TASK ITEM:
Print the listing below again, exactly. Skip the pictures.

DATA SECTION:
━━━━━━━━━━━━━━━━━━━━

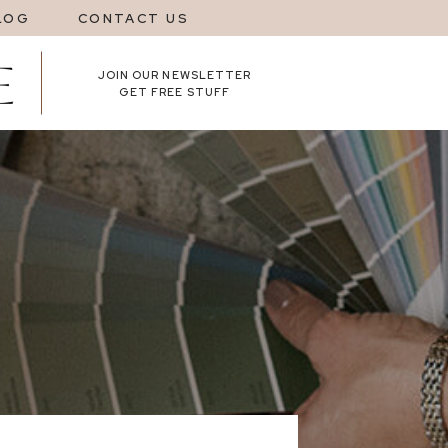
LOG
CONTACT US
JOIN OUR NEWSLETTER
GET FREE STUFF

━━━━━━━━━━━━━━━━━━━━

ANSWER BOX:
LOG
CONTACT US
JOIN OUR NEWSLETTER
GET FREE STUFF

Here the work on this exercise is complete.